Tier selection: ├─ iterate → FREE drafts (~96/day via Cloudflare) ├─ default → Daily driver ($0.008/MP) ├─ premium → Final assets ($0.03/MP) └─ max → Critical work, SOTA ($0.06-0.07/MP)

Entry Points

Script Purpose

bun scripts/gen.ts

Text → Image

bun scripts/edit.ts

Image + Instruction → Image

bun scripts/upscale.ts

Image → Larger Image

bun scripts/svg.ts

Image → SVG ($0.01/img)

bun scripts/rembg.ts

Remove background (FREE)

Prompting Best Practices

CRITICAL: Good prompts are the difference between unusable output and production-ready assets.

The Universal Prompt Structure

[Subject] + [Action/Pose] + [Environment] + [Style/Medium] + [Lighting] + [Camera/Composition]

Example:

"A cybernetic owl perched on a neon sign in a rain-soaked alley. Cinematic lighting with teal and orange highlights. Shot on 35mm film, shallow depth of field, hyper-detailed textures."

DO: Effective Prompting

Technique Example

Be specific "middle-aged man with salt-and-pepper hair wearing charcoal turtleneck" NOT "a man"

Describe the result "person with clear eyes" NOT "remove glasses"

Use camera terms "Shot on Hasselblad, 85mm lens, f/1.8"

Specify lighting "golden hour rim lighting with deep shadows"
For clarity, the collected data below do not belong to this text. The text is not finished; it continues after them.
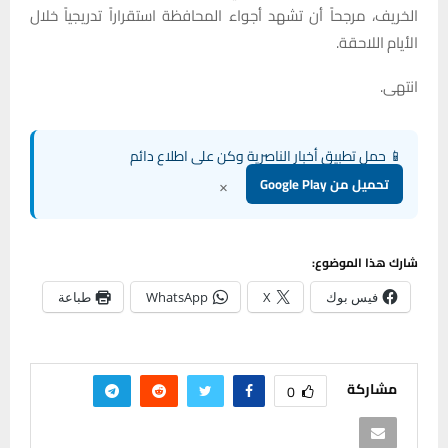
الخريف، مرجحاً أن تشهد أجواء المحافظة استقراراً تدريجياً خلال
الأيام اللاحقة.
انتهى.
📱 حمل تطبيق أخبار الناصرية وكن على اطلاع دائم
×
تحميل من Google Play
شارك هذا الموضوع:
فيس بوك
X
WhatsApp
طباعة
مشاركة
0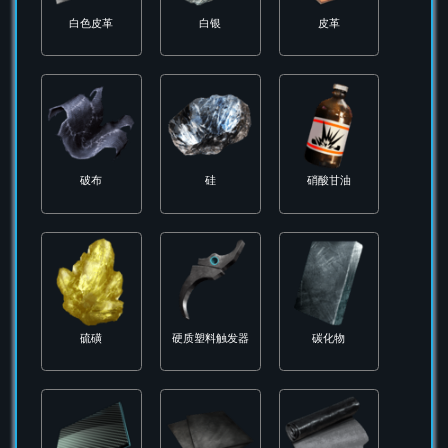
炮铜锭
爱心贴花
玉米糖
玻璃
电锯手柄
白色毛毡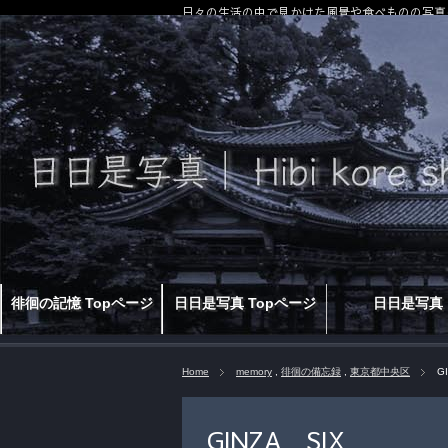
日々の生活の中で見かけた風景や食べものの写真
徘徊の記憶 Topページ
日日是写真 Topページ
日日是写真
Home
memory
,
徘徊の備忘録
,
東京都中央区
G
GINZA SIX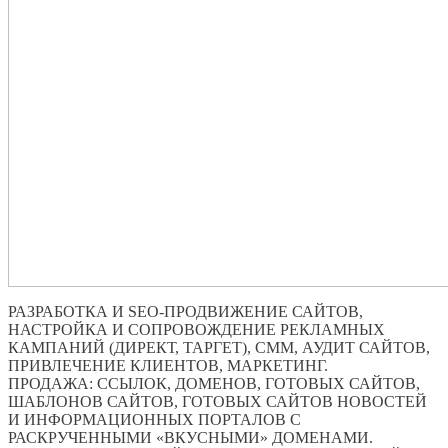
РАЗРАБОТКА И SEO-ПРОДВИЖЕНИЕ САЙТОВ,
НАСТРОЙКА И СОПРОВОЖДЕНИЕ РЕКЛАМНЫХ
КАМПАНИЙ (ДИРЕКТ, ТАРГЕТ), СММ, АУДИТ САЙТОВ,
ПРИВЛЕЧЕНИЕ КЛИЕНТОВ, МАРКЕТИНГ.
ПРОДАЖА: ССЫЛОК, ДОМЕНОВ, ГОТОВЫХ САЙТОВ,
ШАБЛОНОВ САЙТОВ, ГОТОВЫХ САЙТОВ НОВОСТЕЙ
И ИНФОРМАЦИОННЫХ ПОРТАЛОВ С
РАСКРУЧЕННЫМИ «ВКУСНЫМИ» ДОМЕНАМИ.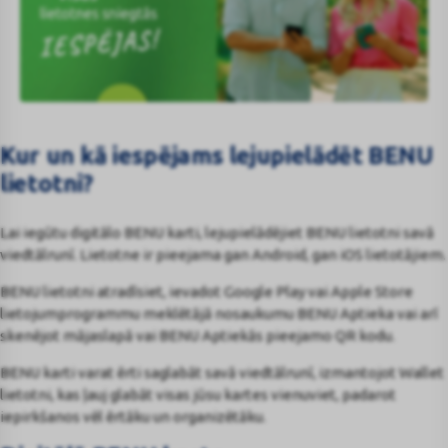
BENU-
Lietotne
Kur un kā iespējams lejupielādēt BENU
lietotni?
Lai iegūtu digitālo BENU karti, lejupielādējiet BENU lietotni savā
viedtālrunī. Lietotne ir pieejama gan Android, gan iOS lietotājiem.
BENU lietotni atradīsiet, ievadot Google Play vai Apple Store
lietojumprogrammu meklētājā nosaukumu BENU Aptieka vai arī
skenējot mājaslapā vai BENU Aptiekās pieejamo QR kodu.
BENU karti varat ērti saglabāt savā viedtālrunī, izmantojot Wallet
lietotni, kas ļauj glabāt visas jūsu kartes vienuviet, padarot
iepirkšanos vēl ērtāku un organizētāku.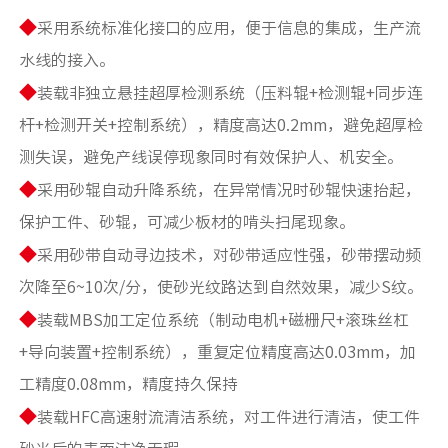
◆
采用系统标准化接口的应用，便于信息的集成，生产流
水线的接入。
◆
装载非独立悬挂超厚检测系统（压料辊+检测辊+同步连
杆+检测开关+控制系统），精度高达0.2mm，避免超厚检
测失误，避免产线误停现象同时有效保护人、机安全。
◆
采用砂辊自动升降系统，在异常情况时砂辊快速抬起，
保护工件、砂辊，可减少板材的啃头扫尾现象。
◆
采用砂带自动寻边技术，对砂带适应性强，砂带摆动频
次降至6~10次/分，使砂光纹路达到自然效果，减少S纹。
◆
装载MBS加工定位系统（制动电机+磁栅尺+滚珠丝杠
+导向装置+控制系统），重复定位精度高达0.03mm，加
工精度0.08mm，精度持久保持
◆
装载HFC高速射流清洁系统，对工件进行清洁，使工件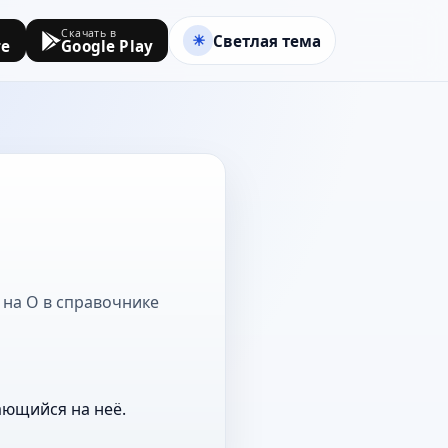
Скачать в
Светлая тема
re
Google Play
а на О в справочнике
ающийся на неё.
Include textures "weathered sandstone", "anodized aluminum", "iridescent silk"

DON'T: Common Mistakes

Mistake Problem Fix

Negative phrasing "no glasses" often adds glasses Describe what IS there

Vague subjects AI interprets randomly Be exhaustively specific

Keyword salad "4k, trending, masterpiece" is noise Use descriptive sentences

Short prompts Under 20 words underperforms Aim for 40-80 words

Style Keywords That Work

Category Keywords

Lighting golden hour, volumetric lighting, Rembrandt lighting, neon rim light, bioluminescent

Camera 35mm anamorphic, macro photography, tilt-shift, fisheye, drone shot

Style cinematic, photorealistic, concept art, ukiyo-e, baroque, impressionist

Quality hyper-detailed, sharp focus, 8k resolution, raytraced

Text & Logo Generation (--text flag)

Uses Recraft V3 (iterate/default) or Ideogram V3 (premium/max) - specialized for typography.

Text Prompting Rules

CRITICAL: Put text in "Double Quotes" at the START of your prompt.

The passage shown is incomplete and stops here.